Start of MATERIAL FOR THE TASK

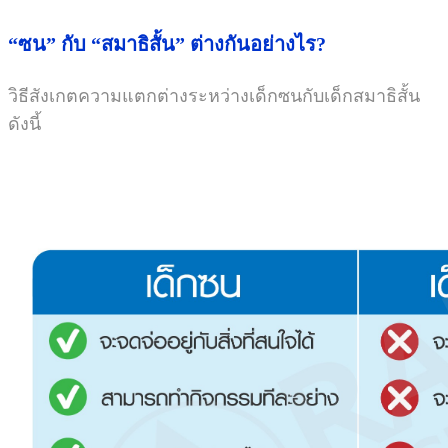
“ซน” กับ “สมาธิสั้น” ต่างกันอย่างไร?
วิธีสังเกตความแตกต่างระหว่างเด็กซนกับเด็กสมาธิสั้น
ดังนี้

End of MATERIAL FOR THE TASK
Start of MATERIAL FOR THE TASK

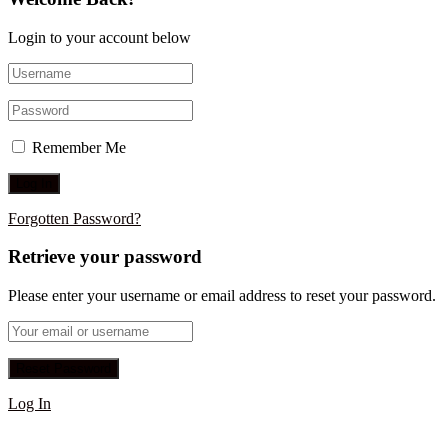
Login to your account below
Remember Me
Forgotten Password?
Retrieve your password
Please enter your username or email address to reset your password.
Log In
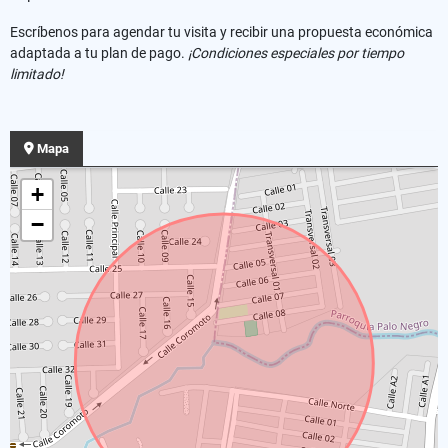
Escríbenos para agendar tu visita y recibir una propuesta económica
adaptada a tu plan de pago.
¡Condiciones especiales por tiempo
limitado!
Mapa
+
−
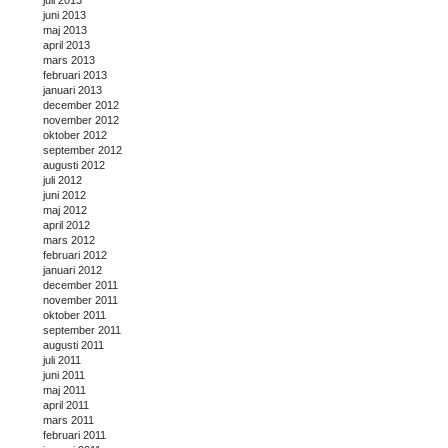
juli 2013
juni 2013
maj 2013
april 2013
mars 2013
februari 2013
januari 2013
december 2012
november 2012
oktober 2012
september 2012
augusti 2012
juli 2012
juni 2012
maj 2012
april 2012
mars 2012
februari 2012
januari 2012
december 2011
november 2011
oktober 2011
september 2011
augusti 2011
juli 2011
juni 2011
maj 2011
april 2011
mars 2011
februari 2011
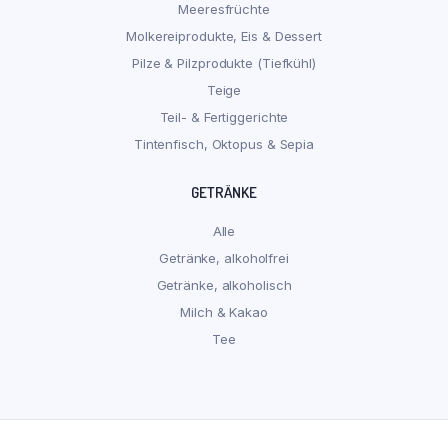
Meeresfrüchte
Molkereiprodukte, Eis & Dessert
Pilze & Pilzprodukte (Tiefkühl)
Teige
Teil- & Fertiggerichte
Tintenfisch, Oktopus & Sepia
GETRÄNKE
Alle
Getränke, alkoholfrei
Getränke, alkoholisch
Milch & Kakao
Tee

End of MATERIAL FOR THE TASK
Start of MATERIAL FOR THE TASK

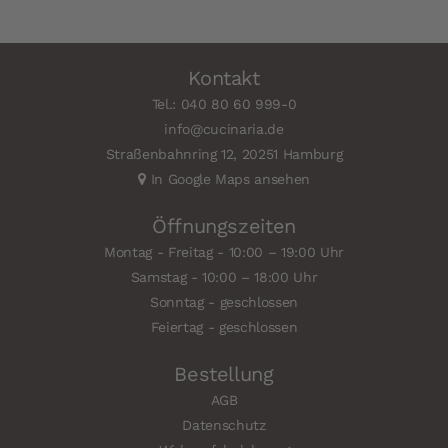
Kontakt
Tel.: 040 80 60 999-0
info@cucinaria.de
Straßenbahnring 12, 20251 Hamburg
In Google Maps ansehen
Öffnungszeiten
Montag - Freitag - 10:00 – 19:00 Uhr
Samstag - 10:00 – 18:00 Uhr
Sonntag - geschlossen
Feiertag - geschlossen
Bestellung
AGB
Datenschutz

End of MATERIAL FOR THE TASK

== ABOUT THIS TASK ==
Only the lines with the string "geschlossen" are wanted; pick them out of the records above and copy them.

== FINISHED TASK ==
Sonntag - geschlossen
Feiertag - geschlossen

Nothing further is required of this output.